Allocution à l’Ambassadeur du Salvador, 25 mars 1952

« C’est avec la plus vive satisfaction que Nous avons entendu de la bouche du nouveau représentant de la République du Salvador que l’élévation de la précédente mission au rang d’ambassade a son inspiration et sa raison d’être dans la ferme volonté d’un peuple, pour ainsi dire intégralement catholique, qui désire donner un témoignage de la profonde vénération et de la filiale dévotion qu’il professe à l’égard du Siège apostolique, reconnu par lui comme l’institution particulière, oeuvre de la main du Seigneur, dont le destin est de faciliter à l’humanité entière la réalisation de ses plus hautes fins ; l’institution qui « en ces moments de trouble dans le monde — comme a dit Votre Excellence en une phrase aussi vraie qu’exacte — représente une voie lumineuse de paix et de concorde ».

Une semblable attitude est conforme à la qualité qui correspond au digne Représentant d’une Nation, portant dans son nom la plus haute évocation religieuse et, dans son histoire, l’empreinte indélébile du catholicisme le plus enraciné ; donc — si Nous voulons laisser de côté les temps semi-nébuleux du mythique Votàn ou du préhistorique Quezalcohualt — personne ne peut ignorer que votre histoire débute avec ce Pierre de Alvarado qui, en 1524, plaça ses conquêtes sous la protection de la Sainte Trinité et, en 1528, donna le nom de San Salvador à votre capitale, ni qu’elle entre dans les temps actuels avec une liste de grands personnages, Pères de la patrie, dans laquelle on ne peut omettre les noms des prêtres Delgado, Rodri-guez, Aguilar et Arce.

Elle n’était donc qu’une conséquence de l’adhésion franche et claire du peuple du Salvador à une mission qui est fondamentale dans l’Eglise de Jésus-Christ et à l’exercice et au succès de laquelle devait demeurer inébranlablement fidèle — et de fait, il l’est demeuré — son Chef visible, bien que tous les autres — hommes et institutions — vacillent dans leurs intentions de paix ou vont jusqu’à les oublier.
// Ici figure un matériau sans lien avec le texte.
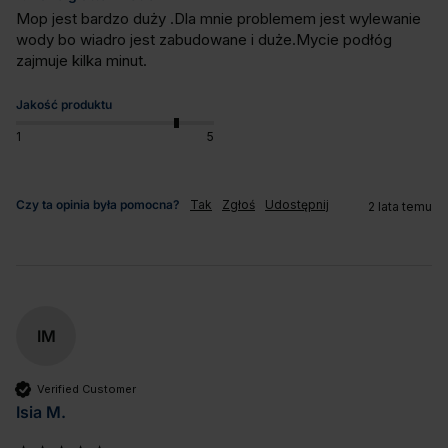
Mop jest bardzo duży .Dla mnie problemem jest wylewanie 
wody bo wiadro jest zabudowane i duże.Mycie podłóg 
zajmuje kilka minut.
Jakość produktu
1
5
Czy ta opinia była pomocna?
Tak
Zgłoś
Udostępnij
2 lata temu
IM
Verified Customer
Isia M.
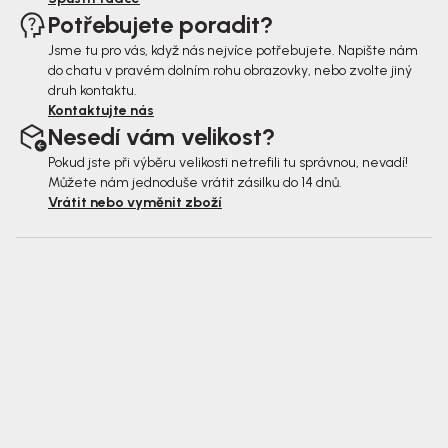
Potřebujete poradit?
Jsme tu pro vás, když nás nejvíce potřebujete. Napište nám
do chatu v pravém dolním rohu obrazovky, nebo zvolte jiný
druh kontaktu.
Kontaktujte nás
Nesedí vám velikost?
Pokud jste při výběru velikosti netrefili tu správnou, nevadí!
Můžete nám jednoduše vrátit zásilku do 14 dnů.
Vrátit nebo vyměnit zboží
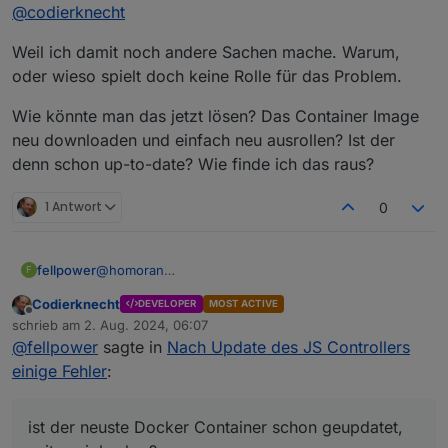
Offline
@
codierknecht
auf einem Proxmox Server im Docker
Weil ich damit noch andere Sachen mache. Warum,
???
oder wieso spielt doch keine Rolle für das Problem.
Proxmox bietet doch VM oder LXC als
Virtualisierung an.
Wie könnte man das jetzt lösen? Das Container Image
Warum dann da noch Docker?
neu downloaden und einfach neu ausrollen? Ist der
denn schon up-to-date? Wie finde ich das raus?
1 Antwort
0
@
homoran
fellpower
F
Ahhhh, ja.
Codierknecht
DEVELOPER
MOST ACTIVE
Die Frage ist, ist der neuste Docker Container schon
Offline
schrieb am
2. Aug. 2024, 06:07
geupdatet, seitens iobroker? Dann bräuchte ich den
zuletzt editiert von
@
fellpower
sagte in
Nach Update des JS Controllers
"latest" ja nur neu ausrollen ^^
einige Fehler
:
ist der neuste Docker Container schon geupdatet,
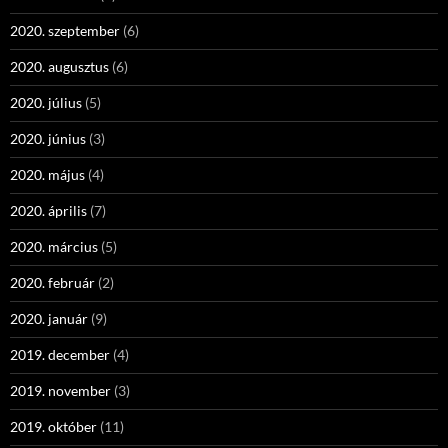
2020. szeptember
(6)
2020. augusztus
(6)
2020. július
(5)
2020. június
(3)
2020. május
(4)
2020. április
(7)
2020. március
(5)
2020. február
(2)
2020. január
(9)
2019. december
(4)
2019. november
(3)
2019. október
(11)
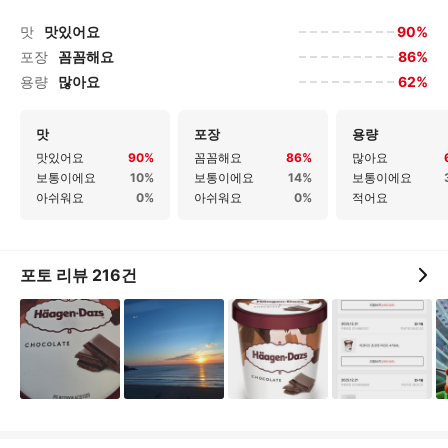
90%
맛
맛있어요
86%
포장
꼼꼼해요
62%
용량
많아요
맛
포장
용량
맛있어요
90%
꼼꼼해요
86%
많아요
보통이에요
10%
보통이에요
14%
보통이에요
아쉬워요
0%
아쉬워요
0%
적어요
포토 리뷰
216
건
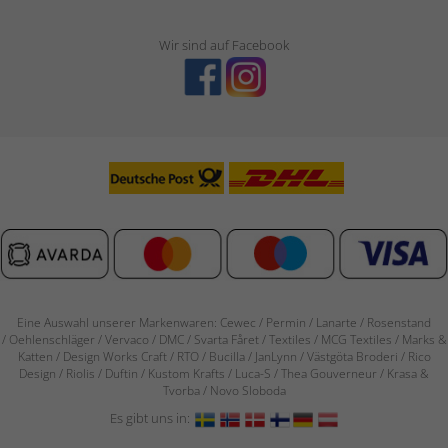
Wir sind auf Facebook
Eine Auswahl unserer Markenwaren: Cewec / Permin / Lanarte / Rosenstand
/
Oehlenschläger / Vervaco / DMC / Svarta Fåret / Textiles / MCG Textiles / Marks &
Katten / Design Works Craft / RTO / Bucilla / JanLynn / Västgöta Broderi / Rico
Design / Riolis / Duftin / Kustom Krafts / Luca-S / Thea Gouverneur / Krasa &
Tvorba / Novo Sloboda
Es gibt uns in:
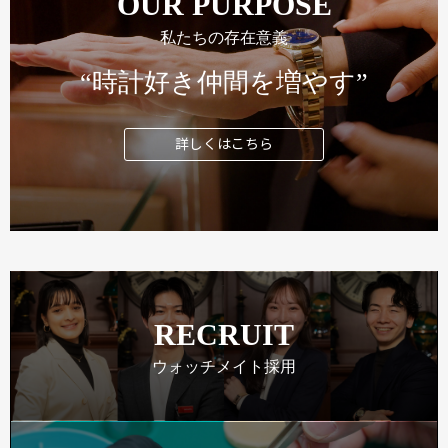
OUR PURPOSE
私たちの存在意義
“時計好き仲間を増やす”
詳しくはこちら
RECRUIT
ウォッチメイト採用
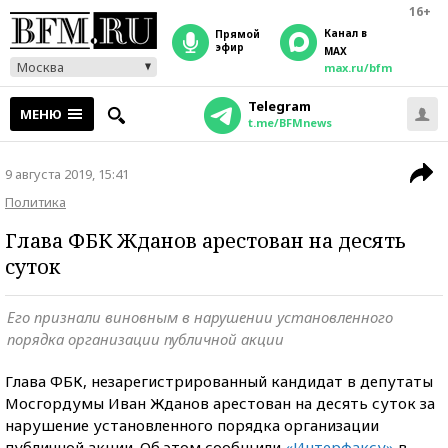
16+
Канал в
прямой
эфир
MAX
Москва
max.ru/bfm
Telegram
МЕНЮ
t.me/BFMnews
9 августа 2019, 15:41
Политика
Глава ФБК Жданов арестован на десять
суток
Его признали виновным в нарушении установленного
порядка организации публичной акции
Глава ФБК, незарегистрированный кандидат в депутаты
Мосгордумы Иван Жданов арестован на десять суток за
нарушение установленного порядка организации
публичной акции. Об этом сообщили
«Интерфаксу»
в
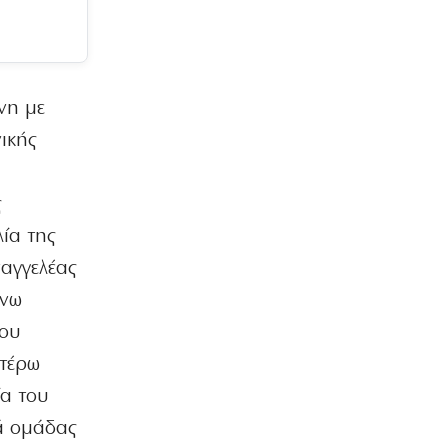
Ζάγεντ για Κόλπο και Ουκρανία
7|08|2026 | 17:10
ΕΛΛΑΔΑ
Πυρκαγιές σε Μαρκόπουλο και
νη με
Κόρινθο
ικής
7|08|2026 | 17:05
ΟΙΚΟΝΟΜΙΑ
ς
Αυξάνεται το κύμα φυγής στη
σύνταξη
ία της
7|08|2026 | 17:00
σαγγελέας
ΕΛΛΑΔΑ
άνω
Ἐρωτήματα συγκυριαρχίας γιά τό
του
καλώδιο στό Αἰγαῖο
7|08|2026 | 16:50
ωτέρω
ία του
ΕΛΛΑΔΑ
Παλαιοκώμη: Μητέρα και γιος άφησαν
τά ομάδας
την τελευταία τους πνοή στην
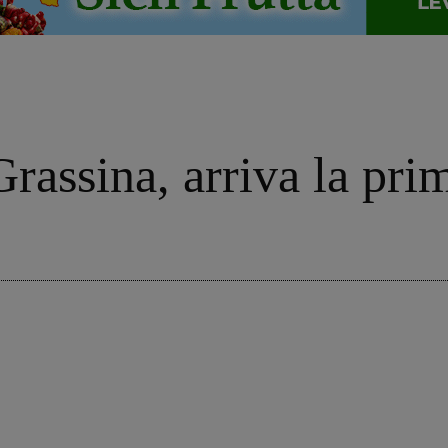
rassina, arriva la pri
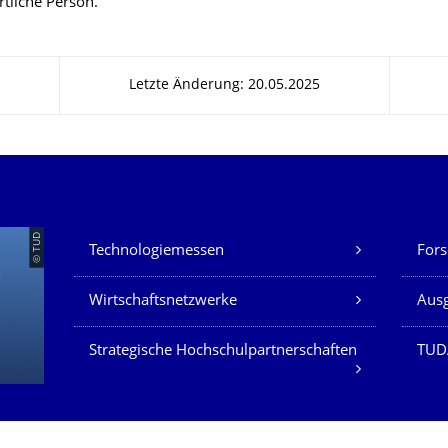
tliche Person.
Letzte Änderung: 20.05.2025
Unsere Dienste
© TUD
Technologiemessen
Fors
Wirtschaftsnetzwerke
Aus
Strategische Hochschulpartnerschaften
TUD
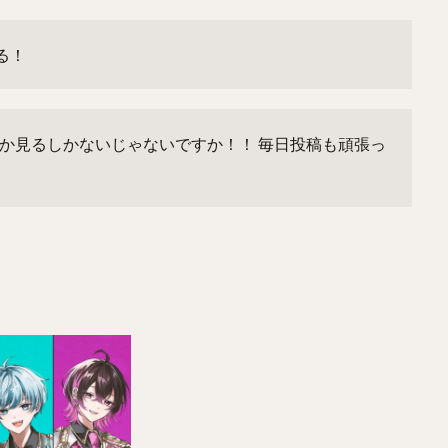
る！
とか見るしかないじゃないですか！！
毎日投稿も頑張っ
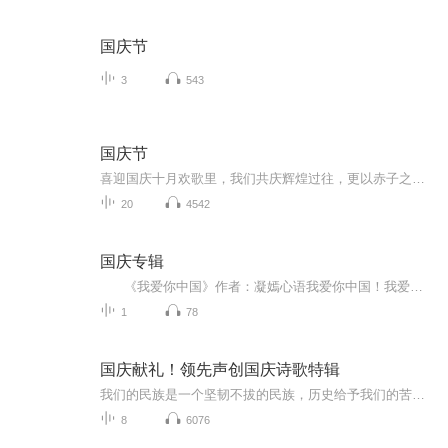
国庆节
3
543
国庆节
喜迎国庆十月欢歌里，我们共庆辉煌过往，更以赤子之心，向未来书写滚烫的誓言——这盛世，值得我们以热爱相拥。
20
4542
国庆专辑
《我爱你中国》作者：凝嫣心语我爱你中国！我爱你春天蓬勃的秧苗；我爱你秋日金黄的硕果。我爱你中国！我爱你青松气质，我爱你红梅品格！我爱你家乡的甜蔗好像乳汁滋润着我的心窝。我爱你中国，我要把最美的歌儿献给你，我的母亲我的祖国。我爱你中国，我爱...
1
78
国庆献礼！领先声创国庆诗歌特辑
我们的民族是一个坚韧不拔的民族，历史给予我们的苦难都变成了闪着金光的勋章！我们的国家是一个龙腾虎跃的国家，那条巨龙正以不可阻挡之势崛起于神奇的东方！------------------------------------------------值此祖国70周年华诞之际，领先声创以诗歌向祖国献礼！用我们的声音、用我们的热血、用我们的灵魂诵读经典爱国篇章，歌颂我们的祖国！永远繁荣富强！
8
6076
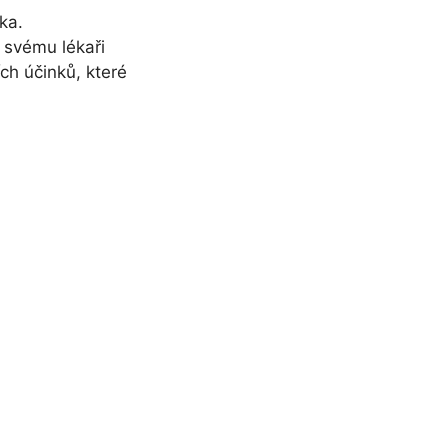
ka.
 svému lékaři
ch účinků, které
Cependant, il est nécessaire de reconnaître que cette entente acquiert une signification spéciale à l’heure actuelle, quand l’évolution des événements et le cours des conversations mondiales révèlent que l’on s’achemine de plus en plus vers de nouvelles discordes et de plus funestes tensions ; et elle donne en même temps à sa première intervention officielle en ce centre de la Chrétienté un profond contenu moral ; Nous en sommes reconnaissant envers Monsieur le Président de la République dont la confiance vous a envoyé auprès de Nous ; envers le cher peuple du Salvador et, tout spécialement, envers Votre Excellence qui s’est faite, avec tant de dignité, l’interprète de sentiments si élevés.

En évoquant les paroles, qui ne Nous sont pas inconnues, du Message inaugural de votre Chef d’Etat, vous avez manifesté, Excellence, votre souhait que le but des harmonieuses et fécondes relations entre l’Eglise et l’Etat dans votre pays soit fixé dans l’extension à toutes les catégories de votre bon peuple d’un haut niveau intellectuel et moral, en exprimant, en même temps, la confiance de pouvoir compter pour cette fin, sur Notre bienveillant appui. Nous vous le garantissons, avec Notre coeur de Père débordant de joie et d’espérance et en vous priant de vouloir recourir à lui largement et constamment.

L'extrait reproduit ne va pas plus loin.